The music was lively, and the dance had a lot of hand clapping, foot stomping, and skirt shaking to chase the llamas around the square, or at least the two-headed llama joker. He, she, or they really looked like two llamas when his/her middle was obscured by the dancing nats. Howard wondered how s/he went to the bathroom and hoped it did not involve a catheter.
Howard purchased a fruit cup and munched on pineapple and honeydew spears and pieces of an exotic pink fruit called “mamey.” It tasted sort of pumpkin-cherry-peach flavored, but not really.
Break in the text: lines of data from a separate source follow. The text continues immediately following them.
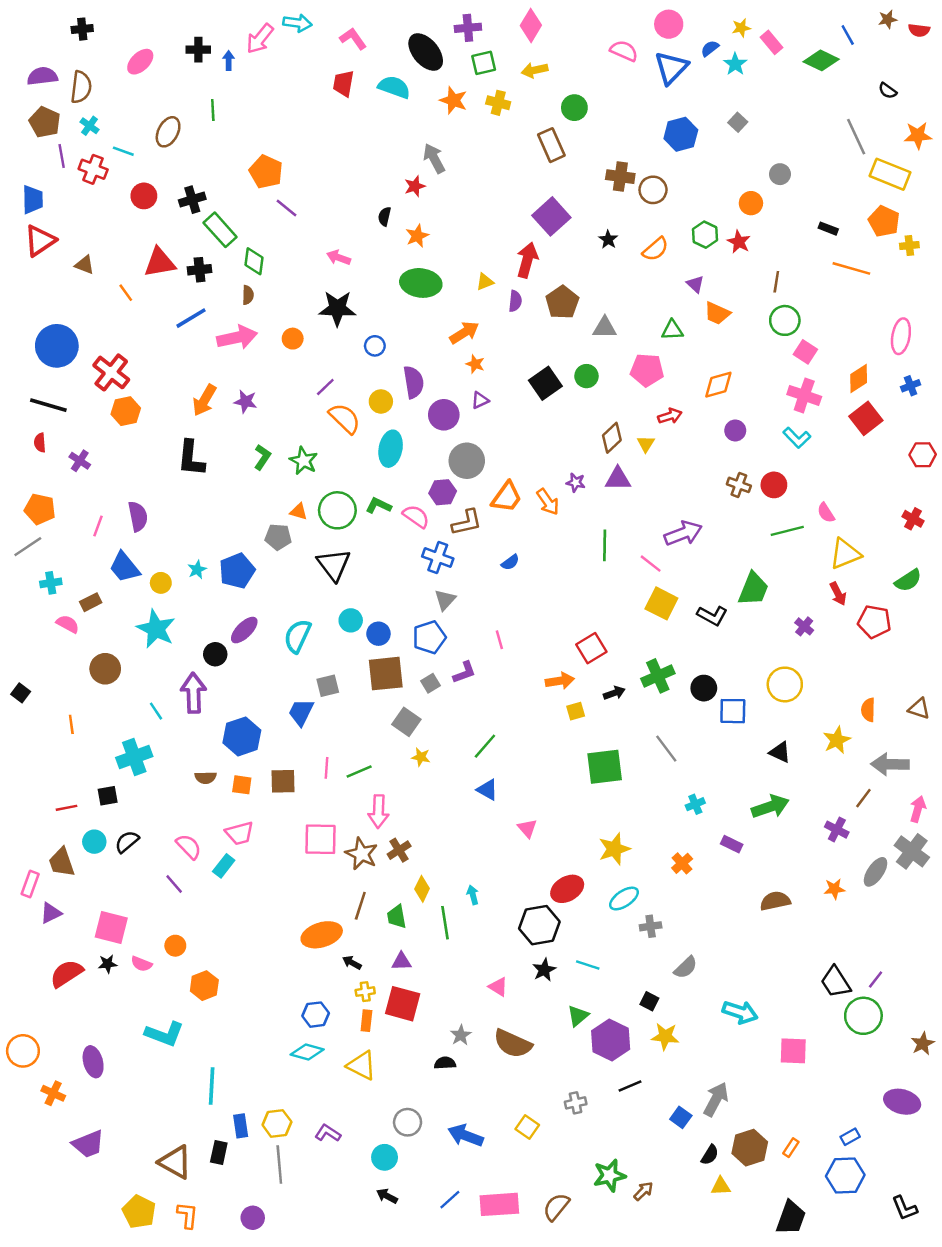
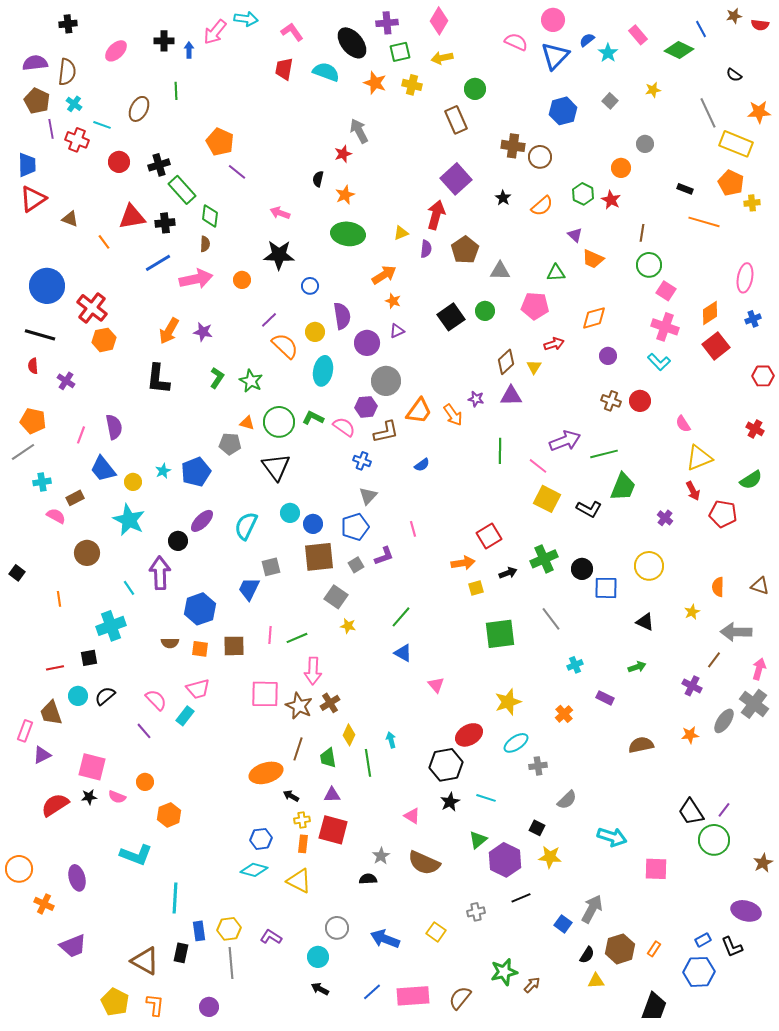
yellow star: (741, 28) -> (653, 90), moved
green line: (787, 531) -> (604, 454), moved
blue cross: (438, 557) -> (362, 461), size x0.7
yellow star: (837, 740) -> (692, 612), size x0.7
green arrow: (770, 807) -> (637, 667), size x0.6
black L-shape: (905, 1208) -> (732, 947), moved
Like all good fruits, it tasted mostly like itself. Howard ended up buying one of the football-size beige fruits and peeling it with his nails, which were black and sharp and much straighter than his teeth. The mamey had a big pit like an avocado that he tossed in the trash along with the plastic cup full of rinds. More butterflies fluttered around the bin, sipping the spilled nectar with their long tongues, still seeming to regard him with their wingspot eyes.
The next dance was more traditionally Incan: the Camiles, the dance of the witch doctors. The pan-pipe-fingered dryad blew a skirling tune on her finger flutes, and the witch doctors twirled around in vicuña ponchos and straw hats decorated with bows, their knapsacks swinging precariously. They unslung them from their backs, making a great show of pulling open the drawstrings and dispensing their wares. Then they ran about the square, rattling gourd maracas, attempting to peddle bundles of herbs, dubious-looking folk charms, and more gourds to those watching, especially to all the jokers present.
Howard didn’t know what the gourd cocktails were, but they reeked of licorice, and not the good strawberry type. He watched the jaguar-spotted butterfly-stick juggler purchase one with suspiciously loud and quick haggling for a local, giving over all the tips in his hat. Then he drank the brew. One by one his spots disappeared, his fur receded, his claws retracted, his fangs shrank, and even his stubby tail withdrew into his body, leaving a handsome young nat of mestizo heritage.
“I am cured!” the former joker cried. “¡Estoy curado! ¡Estou curado!” The Peruvian accent was thick, but Howard recognized Spanish and what he guessed was Brazilian Portuguese. While he didn’t know the words, they were easy enough to guess from context.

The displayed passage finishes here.